Death numbers and mortality rates in 2017
Data compiled by the Office for National Statistics (ONS) and used by the UK actuarial profession confirms 2017 was another exceptional year for death numbers. The data, which covers England and Wales, shows that 533,000 deaths were registered in 2017. The annual count exceeds the number registered in 2016 by around 9,000 and is higher than any other year in the preceding decade.
To give the figures some colour, the following chart shows how monthly death numbers in 2017 compared to 2016 as well as to the preceding 5 year average. The chart shows how the total reached in 2017 wasn't the result of an exceptional month – monthly deaths in 2017 exceeded the 5 year average nearly every month.
Of course, death numbers alone do not tell the whole story for life expectancy, particularly since the population of England and Wales has increased and aged over the same period. The latest figures also confirm that mortality rates in 2017 were almost identical to those in 2016. This reinforces the recent trend of stalling mortality rate improvements, with virtually no improvement having occurred since 2011. The five-year average mortality improvement is now close to zero, as illustrated by the chart below.
Release of CMI_2017 - Pension scheme life expectancy falls again
The CMI model is used by most pension schemes to predict future mortality improvements. It combines an extrapolation of recently observed mortality trends with a user's chosen long-term rate of improvement. The continuation of the recent trend means that the latest version of the model predicts that improvements in life expectancy over the coming years will be slower than had previously been expected. The result is a reduction in life expectancy at age 65 of 0.2 years or nearly 1% for males and females, relative to the CMI_2016 model prediction. As the following chart shows, the CMI_2017 model marks the fifth year in a row that male life expectancy at age 65 has reduced.
Implications for trustees/sponsors
Most trustees and scheme sponsors with an upcoming valuation are likely to consider adopting the CMI_2017 projections. This alone could lead to a significant reduction in the assessed value of liabilities when compared to an earlier version of the model used at the previous valuation. It could mean that schemes find themselves further along their funding or journey plan than they expected.
Depending on specific scheme circumstances and their views on likely developments, recent mortality data in the UK may lead some trustees and sponsors to consider changes to the CMI_2017 model parameters. For example, the smoothing parameter gives users the opportunity to adjust the responsiveness of the model to the recent data and can be dialled up or down to reflect whether users think recent mortality is a prolonged blip or a new trend that will continue. The long-term trend parameter could also be under scrutiny if recent data makes users reassess their assumption for long term future improvements.
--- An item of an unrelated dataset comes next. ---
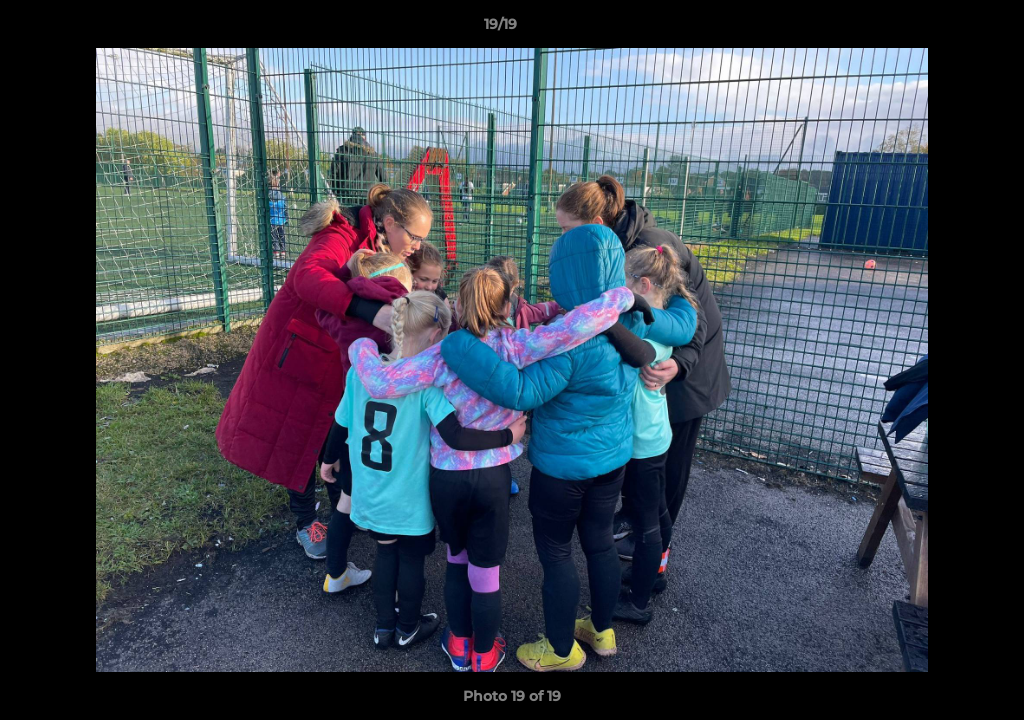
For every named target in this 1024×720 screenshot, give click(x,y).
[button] (940, 29)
Insurance companies, who have been reluctant to immediately recognise recent experience, now seem to be adopting the latest CMI models. This should potentially result in lower pricing for buy-ins/buyouts and longevity hedging, all else being equal.
On the scheme sponsor side, accounting assumptions are also likely to be affected, meaning an improved balance sheet and profit and loss for the following year.
Heavy mortality continues into 2018
An elevated level of deaths has continued into 2018 - the number of deaths to March already exceeds the preceding five-year average by 20,000. If this level continues, the 2018 iteration of the CMI model, due next Spring, will see further reductions in life expectancy and pension scheme liabilities. It will be interesting to see how 2018 evolves and trustees/sponsors should certainly be monitoring this closely with mortality likely to remain high on the agenda for the foreseeable future.